EXERCISE DIRECTIONS:
Report every line of the material that contains the string "Трамп".
SUPPLIED RECORDS START
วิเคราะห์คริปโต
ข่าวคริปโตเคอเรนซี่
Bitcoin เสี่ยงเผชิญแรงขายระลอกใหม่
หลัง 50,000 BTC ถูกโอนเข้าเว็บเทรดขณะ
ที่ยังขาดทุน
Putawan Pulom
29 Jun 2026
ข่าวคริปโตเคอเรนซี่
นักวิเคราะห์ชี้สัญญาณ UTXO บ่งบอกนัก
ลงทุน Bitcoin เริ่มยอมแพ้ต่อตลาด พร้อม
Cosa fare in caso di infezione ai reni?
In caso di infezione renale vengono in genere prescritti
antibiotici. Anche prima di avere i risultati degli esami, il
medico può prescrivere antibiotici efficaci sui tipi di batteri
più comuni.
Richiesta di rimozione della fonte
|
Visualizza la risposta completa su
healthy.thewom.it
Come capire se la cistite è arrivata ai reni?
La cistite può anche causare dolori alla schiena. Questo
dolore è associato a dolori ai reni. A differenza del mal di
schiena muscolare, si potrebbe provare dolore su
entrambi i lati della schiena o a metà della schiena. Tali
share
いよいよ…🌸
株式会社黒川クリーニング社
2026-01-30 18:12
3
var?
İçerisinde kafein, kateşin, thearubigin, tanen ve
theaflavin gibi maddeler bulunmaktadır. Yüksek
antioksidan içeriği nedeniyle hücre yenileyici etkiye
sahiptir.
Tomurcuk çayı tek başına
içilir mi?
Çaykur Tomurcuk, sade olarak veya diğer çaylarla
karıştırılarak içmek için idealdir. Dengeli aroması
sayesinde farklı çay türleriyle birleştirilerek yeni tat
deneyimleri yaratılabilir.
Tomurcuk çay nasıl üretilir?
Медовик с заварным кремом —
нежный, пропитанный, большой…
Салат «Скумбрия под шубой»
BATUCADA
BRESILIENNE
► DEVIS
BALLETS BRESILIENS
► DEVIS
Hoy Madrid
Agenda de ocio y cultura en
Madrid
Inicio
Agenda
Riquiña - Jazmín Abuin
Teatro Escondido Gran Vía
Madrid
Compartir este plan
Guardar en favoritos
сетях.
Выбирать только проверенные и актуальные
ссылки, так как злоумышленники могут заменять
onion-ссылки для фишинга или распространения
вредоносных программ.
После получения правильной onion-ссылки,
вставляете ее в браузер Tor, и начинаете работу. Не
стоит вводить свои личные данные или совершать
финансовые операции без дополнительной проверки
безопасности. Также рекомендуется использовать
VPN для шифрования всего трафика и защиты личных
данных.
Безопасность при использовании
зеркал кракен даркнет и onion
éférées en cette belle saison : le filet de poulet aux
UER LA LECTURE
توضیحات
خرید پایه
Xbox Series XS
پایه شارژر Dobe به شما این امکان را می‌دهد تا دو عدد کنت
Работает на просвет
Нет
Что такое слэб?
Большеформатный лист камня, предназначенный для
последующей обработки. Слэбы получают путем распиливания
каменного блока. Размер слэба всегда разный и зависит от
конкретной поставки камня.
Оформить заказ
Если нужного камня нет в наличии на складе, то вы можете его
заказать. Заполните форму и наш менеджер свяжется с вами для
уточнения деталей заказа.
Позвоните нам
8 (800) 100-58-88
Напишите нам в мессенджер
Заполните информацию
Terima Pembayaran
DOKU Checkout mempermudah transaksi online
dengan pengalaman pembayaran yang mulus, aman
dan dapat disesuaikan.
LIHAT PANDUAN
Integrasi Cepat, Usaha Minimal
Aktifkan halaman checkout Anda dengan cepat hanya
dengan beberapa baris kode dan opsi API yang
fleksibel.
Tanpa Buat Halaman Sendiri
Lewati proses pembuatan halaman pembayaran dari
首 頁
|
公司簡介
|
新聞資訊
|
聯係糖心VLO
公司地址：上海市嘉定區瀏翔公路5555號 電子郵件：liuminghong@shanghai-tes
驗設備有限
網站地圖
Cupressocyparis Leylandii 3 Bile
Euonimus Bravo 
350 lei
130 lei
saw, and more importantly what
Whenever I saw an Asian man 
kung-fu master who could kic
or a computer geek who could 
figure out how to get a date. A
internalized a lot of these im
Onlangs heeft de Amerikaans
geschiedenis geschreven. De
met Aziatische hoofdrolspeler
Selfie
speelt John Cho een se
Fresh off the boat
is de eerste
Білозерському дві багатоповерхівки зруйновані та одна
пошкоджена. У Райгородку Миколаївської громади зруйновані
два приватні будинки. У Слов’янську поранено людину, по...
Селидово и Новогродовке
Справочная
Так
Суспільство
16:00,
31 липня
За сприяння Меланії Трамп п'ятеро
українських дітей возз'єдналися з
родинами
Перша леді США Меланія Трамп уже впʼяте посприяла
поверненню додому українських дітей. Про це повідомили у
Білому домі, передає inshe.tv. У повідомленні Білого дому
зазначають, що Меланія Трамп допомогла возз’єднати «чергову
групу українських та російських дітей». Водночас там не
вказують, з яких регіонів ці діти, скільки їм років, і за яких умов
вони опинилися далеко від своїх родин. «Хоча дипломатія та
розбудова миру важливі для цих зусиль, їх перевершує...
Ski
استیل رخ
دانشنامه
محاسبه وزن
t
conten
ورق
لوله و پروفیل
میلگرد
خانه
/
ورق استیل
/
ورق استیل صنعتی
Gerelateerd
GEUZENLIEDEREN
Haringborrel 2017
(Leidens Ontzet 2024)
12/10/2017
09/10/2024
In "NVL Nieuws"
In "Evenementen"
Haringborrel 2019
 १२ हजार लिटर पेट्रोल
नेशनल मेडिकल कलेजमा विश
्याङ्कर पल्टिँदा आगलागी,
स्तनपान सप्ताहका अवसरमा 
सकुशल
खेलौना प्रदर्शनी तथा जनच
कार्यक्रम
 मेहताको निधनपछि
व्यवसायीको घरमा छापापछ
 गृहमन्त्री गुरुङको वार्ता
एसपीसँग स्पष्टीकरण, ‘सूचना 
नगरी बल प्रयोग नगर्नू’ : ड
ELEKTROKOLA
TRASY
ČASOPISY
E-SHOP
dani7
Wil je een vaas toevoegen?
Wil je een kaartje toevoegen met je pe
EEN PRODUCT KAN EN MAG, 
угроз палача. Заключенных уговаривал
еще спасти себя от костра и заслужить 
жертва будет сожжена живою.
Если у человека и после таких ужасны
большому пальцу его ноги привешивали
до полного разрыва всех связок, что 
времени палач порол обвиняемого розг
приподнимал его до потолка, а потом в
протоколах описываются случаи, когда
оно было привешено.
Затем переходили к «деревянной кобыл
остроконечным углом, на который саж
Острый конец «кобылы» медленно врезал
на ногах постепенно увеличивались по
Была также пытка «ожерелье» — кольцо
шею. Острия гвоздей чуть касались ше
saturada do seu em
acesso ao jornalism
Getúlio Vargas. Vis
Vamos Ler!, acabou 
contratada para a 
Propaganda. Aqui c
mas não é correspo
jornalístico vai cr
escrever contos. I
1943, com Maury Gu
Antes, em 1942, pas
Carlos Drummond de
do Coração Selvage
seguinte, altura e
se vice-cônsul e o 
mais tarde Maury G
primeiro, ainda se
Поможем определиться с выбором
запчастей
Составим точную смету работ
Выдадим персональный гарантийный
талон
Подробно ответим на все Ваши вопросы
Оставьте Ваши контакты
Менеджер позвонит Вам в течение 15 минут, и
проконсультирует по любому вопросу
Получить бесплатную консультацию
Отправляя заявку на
SUPPLIED RECORDS END
RESULT OF THE EXERCISE:
За сприяння Меланії Трамп п'ятеро
Перша леді США Меланія Трамп уже впʼяте посприяла
зазначають, що Меланія Трамп допомогла возз’єднати «чергову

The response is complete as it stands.